Mumbai, Jul 16 (IANS): The Union Budget will focus on supporting consumption via higher allocation for the rural economy, welfare schemes and agriculture with higher allocations for schemes like PMAY and MNREGA, according to a CareEdge Ratings report released on Tuesday.
It expects a focus on manufacturing and capex to continue as the government is likely to retain its interim budget’s target of capex and an increase in PLI allocation to more labour-intensive sectors like textiles, leather footwear and toys to aid job creation.
The allocation under major PLI schemes has grown significantly in FY25. Large-scale electronics and IT hardware, automobiles and auto components and pharma have dominated most of the allocation under the PLI Scheme in the interim budget.
According to CareEdge Ratings, the government is also likely to retain the capex target for FY25 at Rs 11.1 lakh crore.
Overall public capex grew by 15.1 per cent in FY24. However, the FY25 interim budget saw a 5.2 per cent growth in allocation to CPSEs for capex.
For CPSEs, capex has been led by petroleum and natural gas, power, and renewable energy.
On the revenue front, the higher-than-expected transfer from the RBI could provide an additional upside of Rs 1.25 lakh crore to the non-tax revenue compared to the budgeted amount.
CareEdge Ratings expects gross tax revenue to grow by 11 per cent in FY25, higher than the budgeted growth of 10.6 per cent led by strong growth in direct tax collections.
It expects a total upside of Rs 1.4 lakh crore in overall revenue collection when compared to estimates of the interim budget (Rs 1.25 lakh crore in non-tax revenue plus Rs 15,000 crore from tax revenue).

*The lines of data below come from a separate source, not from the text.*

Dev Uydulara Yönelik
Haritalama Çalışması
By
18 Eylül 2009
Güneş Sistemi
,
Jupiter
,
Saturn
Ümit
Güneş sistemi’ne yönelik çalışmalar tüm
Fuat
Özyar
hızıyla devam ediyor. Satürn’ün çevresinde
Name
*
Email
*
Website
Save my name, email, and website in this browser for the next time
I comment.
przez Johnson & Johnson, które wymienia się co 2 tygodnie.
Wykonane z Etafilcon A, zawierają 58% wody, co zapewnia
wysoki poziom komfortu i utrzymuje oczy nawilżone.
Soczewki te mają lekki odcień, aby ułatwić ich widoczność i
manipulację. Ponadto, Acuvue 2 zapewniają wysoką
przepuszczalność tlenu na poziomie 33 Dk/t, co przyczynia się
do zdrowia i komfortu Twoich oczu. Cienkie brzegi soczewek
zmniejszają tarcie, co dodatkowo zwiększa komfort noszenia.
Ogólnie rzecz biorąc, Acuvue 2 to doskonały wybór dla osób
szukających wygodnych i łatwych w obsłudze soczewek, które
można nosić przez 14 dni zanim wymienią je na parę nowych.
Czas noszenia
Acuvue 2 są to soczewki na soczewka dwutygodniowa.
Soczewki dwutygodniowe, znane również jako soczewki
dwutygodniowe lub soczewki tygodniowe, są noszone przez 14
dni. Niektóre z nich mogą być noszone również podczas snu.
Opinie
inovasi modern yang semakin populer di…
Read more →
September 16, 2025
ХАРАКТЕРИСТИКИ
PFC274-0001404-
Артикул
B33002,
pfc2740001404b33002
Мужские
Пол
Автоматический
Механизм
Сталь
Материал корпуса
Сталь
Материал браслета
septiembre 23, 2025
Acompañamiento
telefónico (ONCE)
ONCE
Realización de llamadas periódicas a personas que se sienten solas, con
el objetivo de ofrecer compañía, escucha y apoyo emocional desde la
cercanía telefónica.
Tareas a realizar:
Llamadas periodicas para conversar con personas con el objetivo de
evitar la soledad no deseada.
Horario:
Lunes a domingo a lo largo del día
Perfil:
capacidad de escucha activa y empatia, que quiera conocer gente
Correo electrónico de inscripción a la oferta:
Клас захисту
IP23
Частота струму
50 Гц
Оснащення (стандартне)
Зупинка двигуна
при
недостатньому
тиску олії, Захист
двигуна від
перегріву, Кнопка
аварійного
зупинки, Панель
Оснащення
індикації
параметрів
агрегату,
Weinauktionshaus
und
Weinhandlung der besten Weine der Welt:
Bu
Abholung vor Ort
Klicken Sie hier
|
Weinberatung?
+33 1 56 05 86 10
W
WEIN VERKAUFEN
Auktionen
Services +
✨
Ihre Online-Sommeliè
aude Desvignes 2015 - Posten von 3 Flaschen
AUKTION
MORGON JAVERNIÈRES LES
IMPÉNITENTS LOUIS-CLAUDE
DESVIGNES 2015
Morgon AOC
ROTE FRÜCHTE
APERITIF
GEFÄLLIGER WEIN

Consequently, CareEdge Ratings expect tax buoyancy at 1.04 marginally higher than budgeted buoyancy of 0.96 in FY25.
Additional revenue growth is expected to help reduce the fiscal deficit target for FY25 to 5 per cent of GDP (from the interim budget’s target of 5.1 per cent of GDP), even after accounting for higher revenue expenditure.
CareEdge expects incremental revenue expenditure of Rs 75,000 crore compared to the Interim Budget estimate.
CareEdge Ratings expects a higher projection of nominal GDP growth for FY25 at 10.7 per cent (as against the interim budget estimate of 10.5 per cent).
It says that the general government debt has shot up to 83 per cent of GDP in FY24, resulting in a high-interest burden.
With sovereign rating agencies watching the debt trajectory, the focus on fiscal consolidation should continue.
CareEdge Ratings also believes government borrowing is expected to fall, with net borrowing in the range of Rs 11.2-11.4 lakh crore (Rs 11.8 lakh crore as per Interim Budget).